Esa tarde, luego de preguntarle al mayordomo si su mujer había dicho algo o llamado desde la cabaña, entró sin más novedad en la quietud de su estudio que daba hacia el bosque de los cardos. Se acomodó en su sillón favorito y vio cómo el mayordomo cerraba servicialmente la puerta.

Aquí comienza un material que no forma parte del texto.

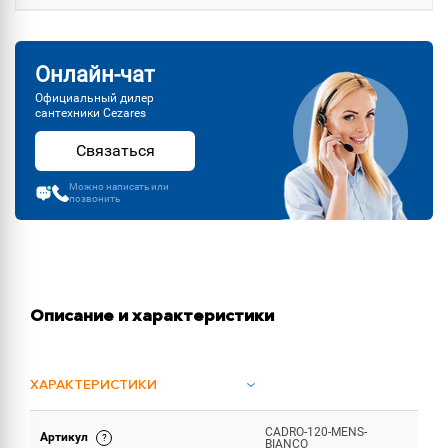
Онлайн-чат
Официальный дилер
сантехники Cezares
Связаться
Можно написать или
позвонить
Описание и характеристики
ХАРАКТЕРИСТИКИ
CADRO-120-MENS-
Артикул
ОБЪЕМ ПОСТАВКИ
BIANCO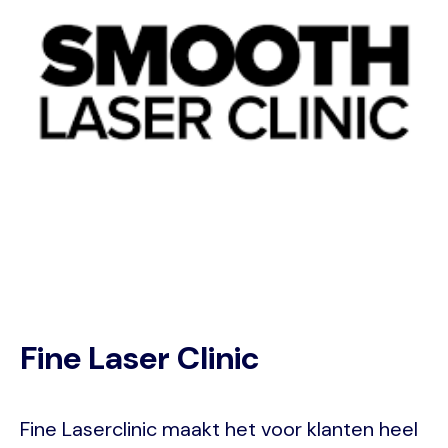
Fine Laser Clinic
Fine Laserclinic maakt het voor klanten heel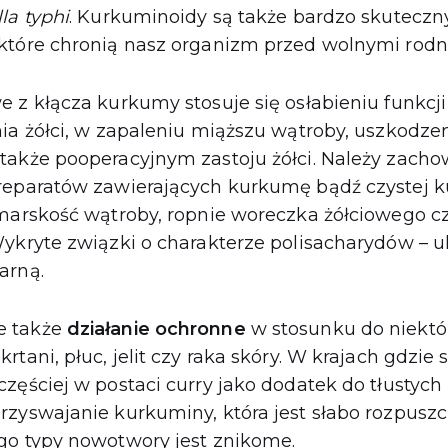
la typhi
. Kurkuminoidy są także bardzo skutecz
które chronią nasz organizm przed wolnymi rodn
 z kłącza kurkumy stosuje się osłabieniu funkcj
nia żółci, w zapaleniu miąższu wątroby, uszkodze
także pooperacyjnym zastoju żółci. Należy zacho
reparatów zawierających kurkumę bądź czystej 
 marskość wątroby, ropnie woreczka żółciowego c
Wykryte związki o charakterze polisacharydów –
arną.
e także
działanie ochronne
w stosunku do niektó
rtani, płuc, jelit czy raka skóry. W krajach gdzie
zęściej w postaci curry jako dodatek do tłustych
zyswajanie kurkuminy, która jest słabo rozpuszc
go typy nowotwory jest znikome.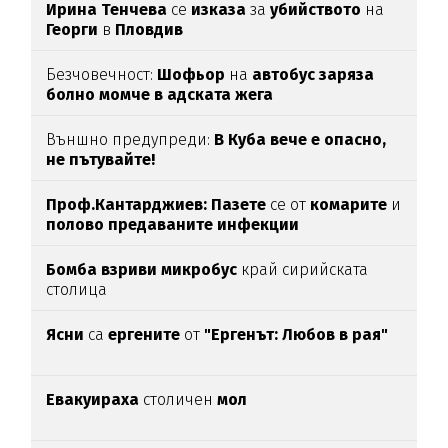
Ирина Тенчева
се
изказа
за
убийството
на
Георги
в
Пловдив
Безчовечност:
Шофьор
на
автобус заряза
болно момче в адската жега
Външно предупреди:
В
Куба вече е опасно,
не пътувайте!
Проф.Кантарджиев: Пазете
се от
комарите
и
полово предаваните инфекции
Бомба взриви микробус
край сирийската
столица
Ясни
са
ергените
от
"Ергенът: Любов в рая"
Евакуираха
столичен
мол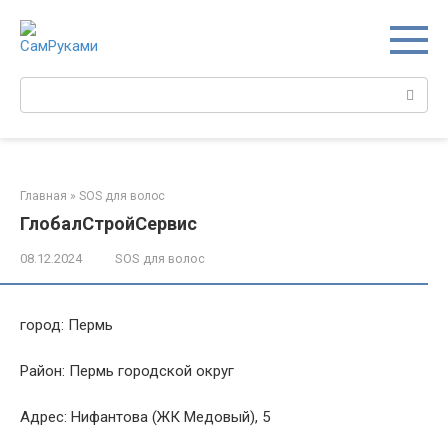
Перейти
к
контенту
Поиск:
Главная
»
SOS для волос
ГлобалСтройСервис
08.12.2024
SOS для волос
город: Пермь
Район: Пермь городской округ
Адрес: Нифантова (ЖК Медовый), 5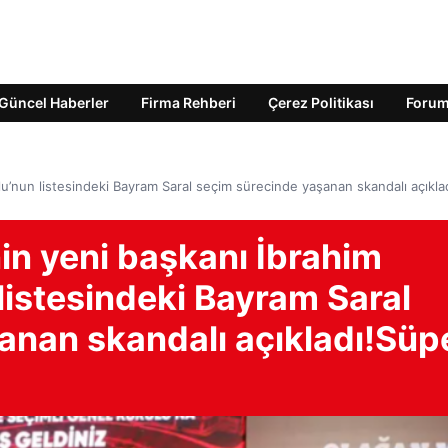
Güncel Haberler
Firma Rehberi
Çerez Politikası
Foru
’nun listesindeki Bayram Saral seçim sürecinde yaşanan skandalı açıkla
n yeni başkanı İbrahim
istesindeki Bayram Saral
anan skandalı açıkladı!Süp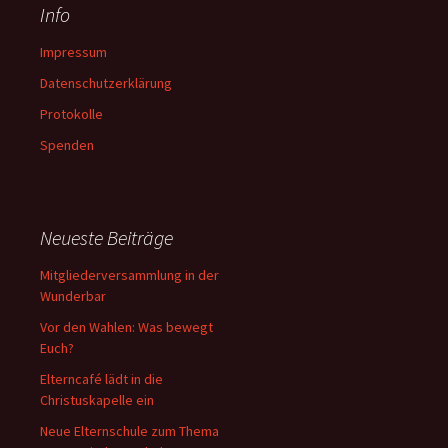
Info
Impressum
Datenschutzerklärung
Protokolle
Spenden
Neueste Beiträge
Mitgliederversammlung in der
Wunderbar
Vor den Wahlen: Was bewegt
Euch?
Elterncafé lädt in die
Christuskapelle ein
Neue Elternschule zum Thema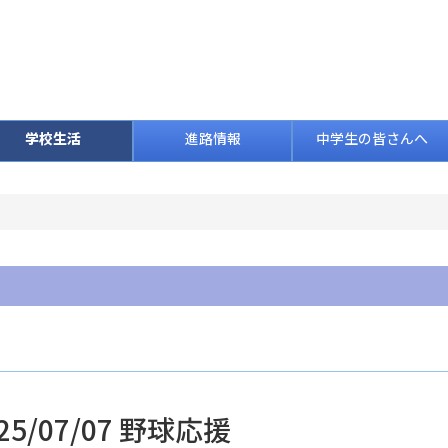
学校生活
進路情報
中学生の皆さんへ
25/07/07 野球応援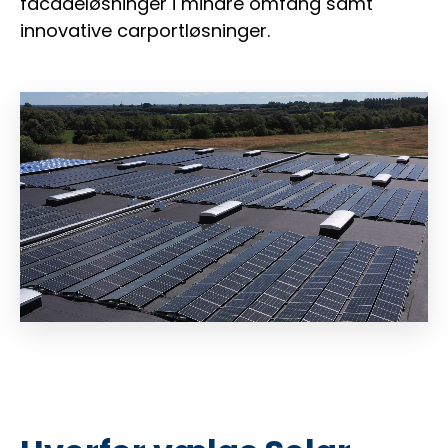
facadeløsninger i mindre omfang samt
innovative carportløsninger.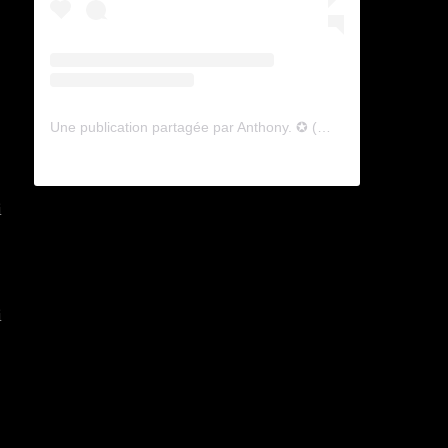
Une publication partagée par Anthony. ✪ (@lyagamii)
i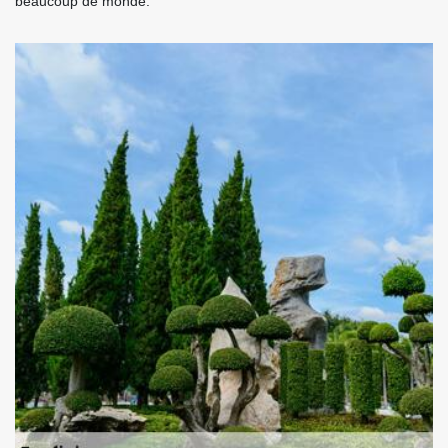
beaucoup de monde.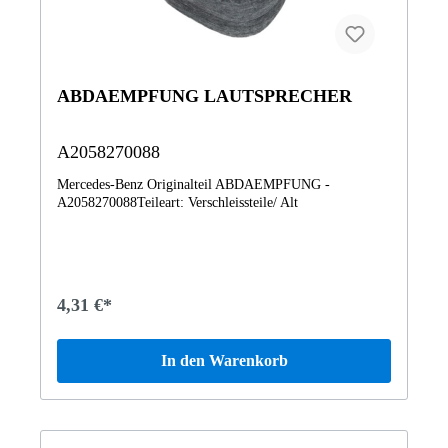
ABDAEMPFUNG LAUTSPRECHER
A2058270088
Mercedes-Benz Originalteil ABDAEMPFUNG -
A2058270088Teileart: Verschleissteile/ Alt
4,31 €*
In den Warenkorb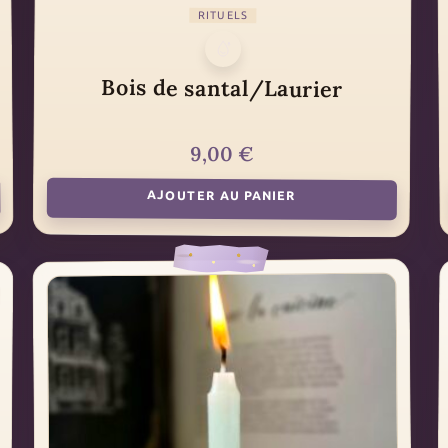
RITUELS
Bois de santal/Laurier
9,00
€
AJOUTER AU PANIER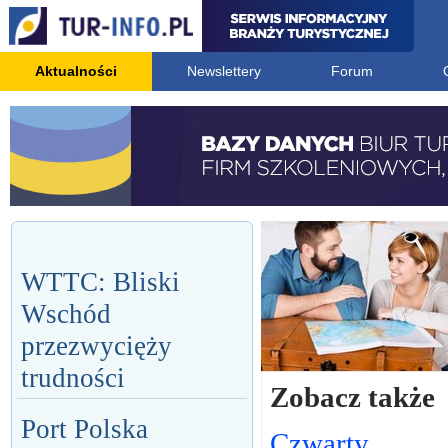
Aktualności
Newslettery
Forum
WTTC: Bliski
Wschód
przezwycięży
trudności
Zobacz także
Port Polska
Czwarty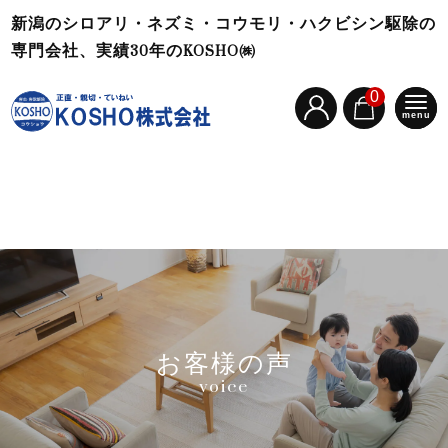
新潟のシロアリ・ネズミ・コウモリ・ハクビシン駆除の
専門会社、実績30年のKOSHO㈱
0
menu
お客様の声
voice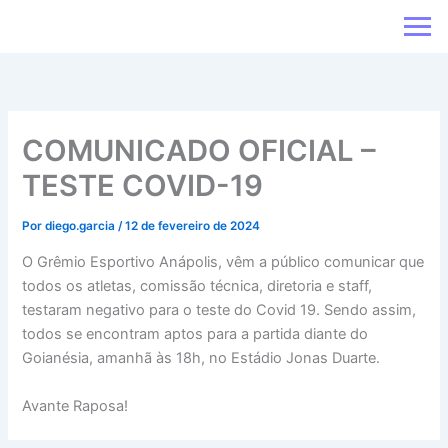
Ir
para
o
conteúdo
COMUNICADO OFICIAL –
TESTE COVID-19
Por
diego.garcia
/
12 de fevereiro de 2024
O Grêmio Esportivo Anápolis, vêm a público comunicar que
todos os atletas, comissão técnica, diretoria e staff,
testaram negativo para o teste do Covid 19. Sendo assim,
todos se encontram aptos para a partida diante do
Goianésia, amanhã às 18h, no Estádio Jonas Duarte.
Avante Raposa!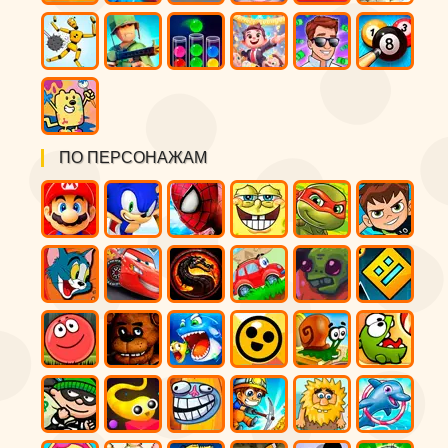
ПО ПЕРСОНАЖАМ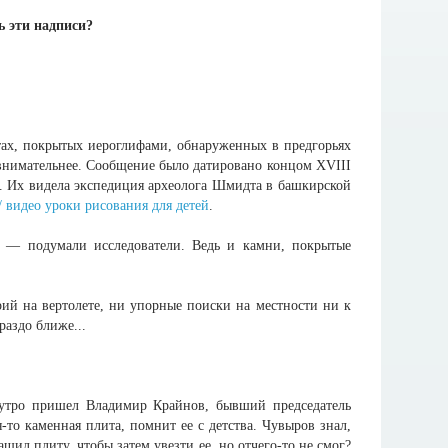
ь эти надписи?
тах, покрытых иероглифами, обнаруженных в предгорьях
 внимательнее. Сообщение было датировано концом XVIII
х. Их видела экспедиция археолога Шмидта в башкирской
/ видео уроки рисования для детей
.
» — подумали исследователи. Ведь и камни, покрытые
ий на вертолете, ни упорные поиски на местности ни к
раздо ближе...
 утро пришел Владимир Крайнов, бывший председатель
я-то каменная плита, помнит ее с детства. Чувыров знал,
щил плиту, чтобы затем увезти ее, но отчего-то не смог?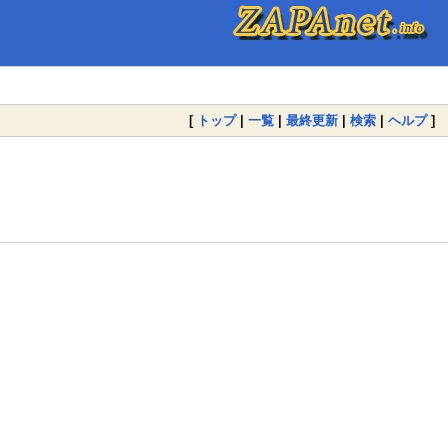
[
トップ
|
一覧
|
最終更新
|
検索
|
ヘルプ
]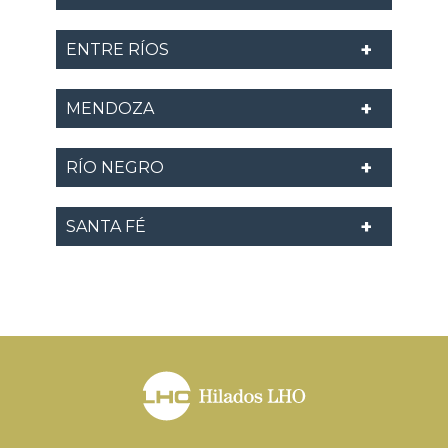
ENTRE RÍOS
MENDOZA
RÍO NEGRO
SANTA FÉ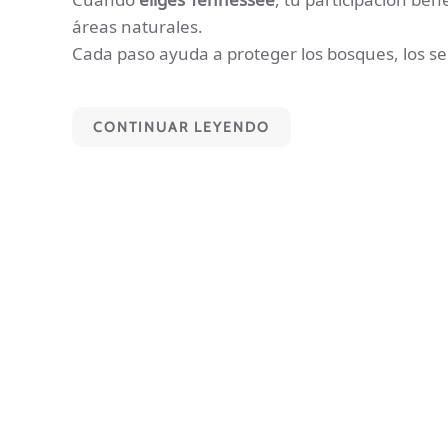
áreas naturales.
Cada paso ayuda a proteger los bosques, los send
CONTINUAR LEYENDO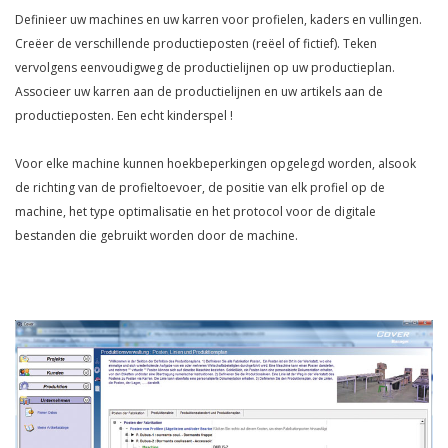
Definieer uw machines en uw karren voor profielen, kaders en vullingen.
Creëer de verschillende productieposten (reëel of fictief). Teken
vervolgens eenvoudigweg de productielijnen op uw productieplan.
Associeer uw karren aan de productielijnen en uw artikels aan de
productieposten. Een echt kinderspel !
Voor elke machine kunnen hoekbeperkingen opgelegd worden, alsook
de richting van de profieltoevoer, de positie van elk profiel op de
machine, het type optimalisatie en het protocol voor de digitale
bestanden die gebruikt worden door de machine.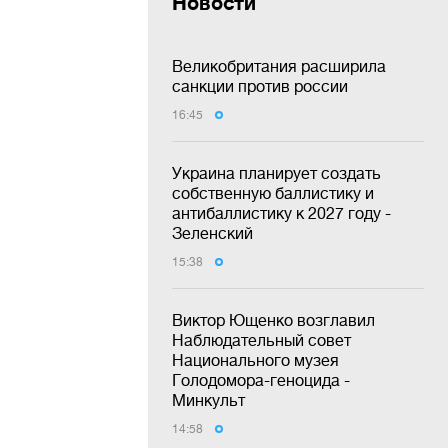
Новости
Великобритания расширила
санкции против россии
16:45
Украина планирует создать
собственную баллистику и
антибаллистику к 2027 году -
Зеленский
15:38
Виктор Ющенко возглавил
Наблюдательный совет
Национального музея
Голодомора-геноцида -
Минкульт
14:58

Con la más envidiable relajación para entregarse a la lectura, dejó que su mano izquierda acariciara una y otra vez el cuero sedoso del espaldar, mientras la otra le guiaba hacia los últimos capítulos. Visualizó sin problemas todas las situaciones y los personajes que interactuaban. Las palabras ya eran para él imágenes y las hojas fútiles obstáculos que le impedían conocer lo que sucedería más adelante, hasta hacerlo sucumbir ante la ansiedad de sus dedos que, erotizados, tocaban el papel con mayor delicadeza mientras se morían a la vez por desentrañar toda esa orgía verbal.

 

Vio frente a sí la cabaña del monte. La mujer estaba adentro tomándose un whisky. Había visto venir al hombre y prefirió entrar antes que recibirlo en la puerta, como lo hacía siempre. El hombre lucía cansado y sudoroso. La tela de su traje tenía muchas cortadas y rasgaduras producidas por un bosque espinoso que debía atravesar antes de llegar a la cabaña. La mujer lo quiso provocar con la misma complicidad sensual de siempre, pero sabía que él no había venido en esta ocasión para satisfacerla. Ni las caricias que enroscaban su cuerpo ni el vaso aún frío que ella le pasó por la espalda, le quitaban de la cabeza la impresión de que esta historia no acabaría jamás, y de que él estaría destinado a cargar con todo ese juego hasta el fin. Y fue así que mientras bailaban su último vals, un repentino movimiento de las llaves que llevaba en su bolsillo fue suficiente para recordarle su ineludible deber.


Con todo el esfuerzo del mundo, el hombre bajó la pendiente, cuidando de rasgarse lo menos posible su vestimenta hasta traspasar sudoroso el inmenso porche de la finca, abrir la puerta, subir hasta su pieza, cambiarse de ropa, y tocar la puerta del estudio que daba hacia el bosque de los cardos, para decirle a su amo –quien se hallaba extasiado leyendo la última línea- que la cena estaba servida.